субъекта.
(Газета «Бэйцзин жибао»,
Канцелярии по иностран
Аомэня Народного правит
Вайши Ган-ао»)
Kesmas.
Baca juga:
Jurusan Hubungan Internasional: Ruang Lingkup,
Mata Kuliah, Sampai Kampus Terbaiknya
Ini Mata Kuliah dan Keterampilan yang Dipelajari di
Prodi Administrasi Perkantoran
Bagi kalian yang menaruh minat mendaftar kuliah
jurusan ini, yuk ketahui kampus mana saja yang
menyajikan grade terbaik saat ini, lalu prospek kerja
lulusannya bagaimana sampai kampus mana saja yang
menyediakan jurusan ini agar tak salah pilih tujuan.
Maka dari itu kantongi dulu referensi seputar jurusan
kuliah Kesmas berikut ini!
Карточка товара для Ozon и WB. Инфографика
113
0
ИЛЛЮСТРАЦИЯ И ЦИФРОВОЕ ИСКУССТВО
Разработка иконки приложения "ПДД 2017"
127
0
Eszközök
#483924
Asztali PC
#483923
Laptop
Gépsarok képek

--- --- ---

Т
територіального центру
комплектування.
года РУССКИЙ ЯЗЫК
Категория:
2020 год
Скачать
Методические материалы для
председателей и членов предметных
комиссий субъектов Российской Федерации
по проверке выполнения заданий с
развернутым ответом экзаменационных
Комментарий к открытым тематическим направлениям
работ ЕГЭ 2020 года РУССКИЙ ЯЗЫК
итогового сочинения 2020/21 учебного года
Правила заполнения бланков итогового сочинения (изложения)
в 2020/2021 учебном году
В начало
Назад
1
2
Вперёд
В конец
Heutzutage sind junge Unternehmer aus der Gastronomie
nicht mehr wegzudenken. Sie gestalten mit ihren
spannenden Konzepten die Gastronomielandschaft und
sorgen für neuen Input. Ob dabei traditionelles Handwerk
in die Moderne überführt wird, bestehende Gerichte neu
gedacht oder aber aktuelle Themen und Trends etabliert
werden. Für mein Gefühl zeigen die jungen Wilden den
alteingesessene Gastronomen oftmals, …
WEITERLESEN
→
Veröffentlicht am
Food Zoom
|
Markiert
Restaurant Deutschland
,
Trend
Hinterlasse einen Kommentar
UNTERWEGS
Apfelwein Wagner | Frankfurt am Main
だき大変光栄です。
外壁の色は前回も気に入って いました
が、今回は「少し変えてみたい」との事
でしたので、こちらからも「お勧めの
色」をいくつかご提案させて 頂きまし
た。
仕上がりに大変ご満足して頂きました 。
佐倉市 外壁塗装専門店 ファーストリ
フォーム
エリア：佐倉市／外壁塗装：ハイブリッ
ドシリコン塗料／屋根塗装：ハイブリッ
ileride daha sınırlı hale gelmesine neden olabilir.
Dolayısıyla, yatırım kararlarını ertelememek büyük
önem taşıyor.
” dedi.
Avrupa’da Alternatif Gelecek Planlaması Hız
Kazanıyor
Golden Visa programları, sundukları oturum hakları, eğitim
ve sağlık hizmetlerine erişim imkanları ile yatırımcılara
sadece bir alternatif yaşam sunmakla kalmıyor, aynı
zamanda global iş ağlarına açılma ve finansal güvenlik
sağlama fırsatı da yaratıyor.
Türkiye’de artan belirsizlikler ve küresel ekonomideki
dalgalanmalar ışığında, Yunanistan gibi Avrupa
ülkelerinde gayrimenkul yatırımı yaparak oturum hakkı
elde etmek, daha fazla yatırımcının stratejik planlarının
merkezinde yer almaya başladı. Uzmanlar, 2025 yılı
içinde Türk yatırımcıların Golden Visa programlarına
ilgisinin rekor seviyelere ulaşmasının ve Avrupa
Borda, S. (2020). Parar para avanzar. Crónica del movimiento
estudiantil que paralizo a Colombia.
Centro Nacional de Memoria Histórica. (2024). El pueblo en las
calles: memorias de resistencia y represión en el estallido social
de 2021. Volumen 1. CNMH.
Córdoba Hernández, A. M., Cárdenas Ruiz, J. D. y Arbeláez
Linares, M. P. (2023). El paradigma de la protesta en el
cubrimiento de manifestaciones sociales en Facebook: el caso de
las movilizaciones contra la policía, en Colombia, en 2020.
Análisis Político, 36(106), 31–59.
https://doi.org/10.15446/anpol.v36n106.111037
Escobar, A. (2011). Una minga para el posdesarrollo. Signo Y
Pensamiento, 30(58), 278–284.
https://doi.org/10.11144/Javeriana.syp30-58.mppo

--- --- ---

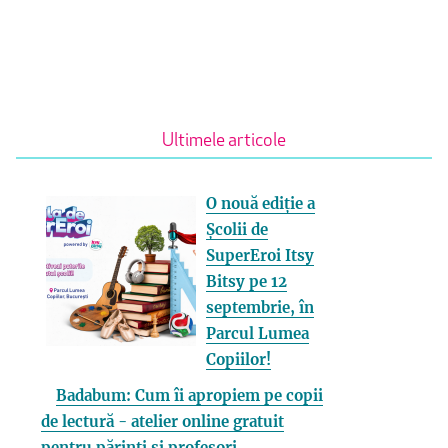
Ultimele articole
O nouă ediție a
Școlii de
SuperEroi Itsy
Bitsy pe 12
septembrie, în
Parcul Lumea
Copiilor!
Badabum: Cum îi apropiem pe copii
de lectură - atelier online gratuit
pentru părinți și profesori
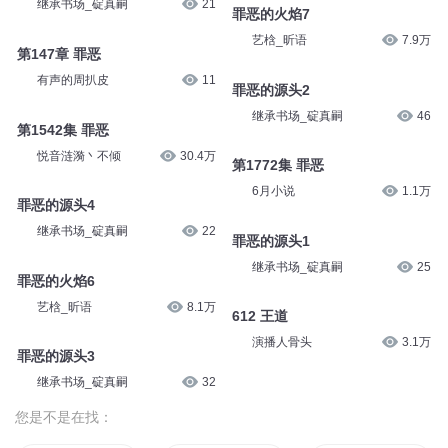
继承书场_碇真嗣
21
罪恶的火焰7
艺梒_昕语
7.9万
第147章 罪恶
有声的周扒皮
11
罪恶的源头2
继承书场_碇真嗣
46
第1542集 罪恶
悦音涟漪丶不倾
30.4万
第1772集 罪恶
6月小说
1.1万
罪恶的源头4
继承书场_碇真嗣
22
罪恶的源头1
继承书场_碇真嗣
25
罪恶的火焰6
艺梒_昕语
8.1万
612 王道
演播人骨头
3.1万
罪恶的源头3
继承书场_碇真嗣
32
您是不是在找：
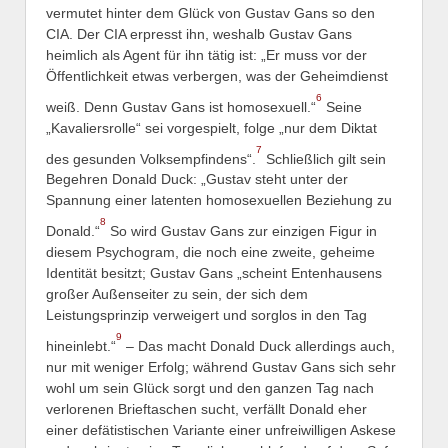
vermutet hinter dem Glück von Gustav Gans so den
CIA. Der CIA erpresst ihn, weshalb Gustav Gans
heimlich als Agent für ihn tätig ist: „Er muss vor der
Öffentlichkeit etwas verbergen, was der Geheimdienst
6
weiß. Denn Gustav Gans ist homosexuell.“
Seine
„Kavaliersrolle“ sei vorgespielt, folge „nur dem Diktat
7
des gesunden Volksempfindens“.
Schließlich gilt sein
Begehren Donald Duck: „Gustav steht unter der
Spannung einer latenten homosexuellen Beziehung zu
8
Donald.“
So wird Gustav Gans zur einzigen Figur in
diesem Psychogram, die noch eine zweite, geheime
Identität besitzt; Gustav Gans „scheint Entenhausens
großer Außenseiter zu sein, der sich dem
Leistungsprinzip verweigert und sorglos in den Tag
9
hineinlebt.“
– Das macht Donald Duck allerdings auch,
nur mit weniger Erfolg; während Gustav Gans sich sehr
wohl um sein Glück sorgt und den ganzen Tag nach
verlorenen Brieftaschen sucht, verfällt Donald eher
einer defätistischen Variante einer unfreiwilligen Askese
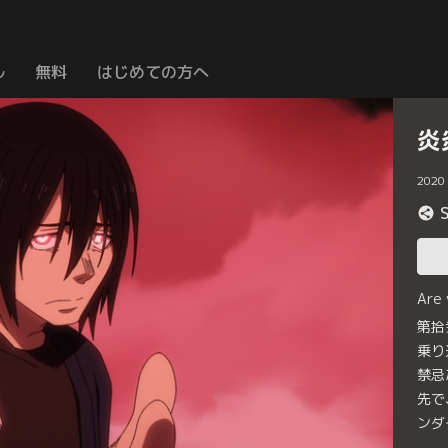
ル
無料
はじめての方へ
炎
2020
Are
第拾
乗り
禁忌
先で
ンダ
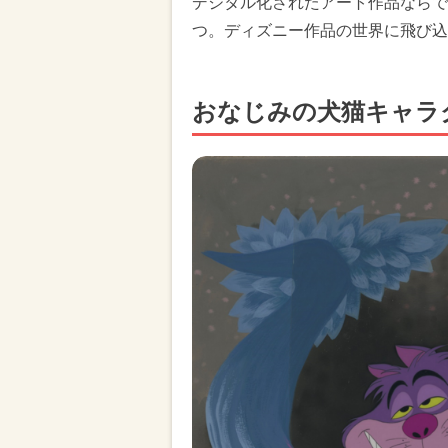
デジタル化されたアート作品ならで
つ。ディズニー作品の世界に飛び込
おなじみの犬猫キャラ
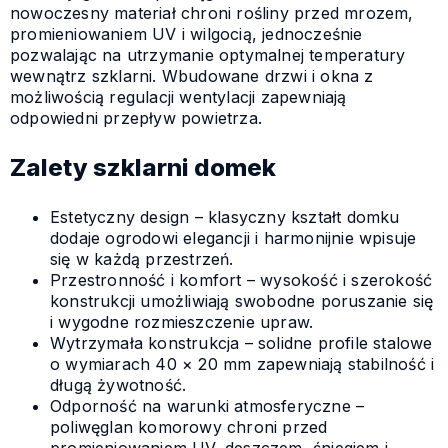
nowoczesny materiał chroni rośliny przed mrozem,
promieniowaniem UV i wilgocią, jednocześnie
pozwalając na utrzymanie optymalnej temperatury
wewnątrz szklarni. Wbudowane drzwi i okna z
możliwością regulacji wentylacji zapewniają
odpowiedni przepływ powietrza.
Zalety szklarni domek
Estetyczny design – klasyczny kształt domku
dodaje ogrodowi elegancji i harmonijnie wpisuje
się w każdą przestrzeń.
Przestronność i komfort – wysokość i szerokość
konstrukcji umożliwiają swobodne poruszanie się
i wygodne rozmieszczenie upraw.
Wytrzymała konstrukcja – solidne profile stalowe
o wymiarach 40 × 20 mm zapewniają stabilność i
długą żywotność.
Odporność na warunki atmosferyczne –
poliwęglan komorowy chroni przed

--- --- ---

Where a line in the material contains "przed", copy that line.

• **Solution for this exercise**
nowoczesny materiał chroni rośliny przed mrozem,
poliwęglan komorowy chroni przed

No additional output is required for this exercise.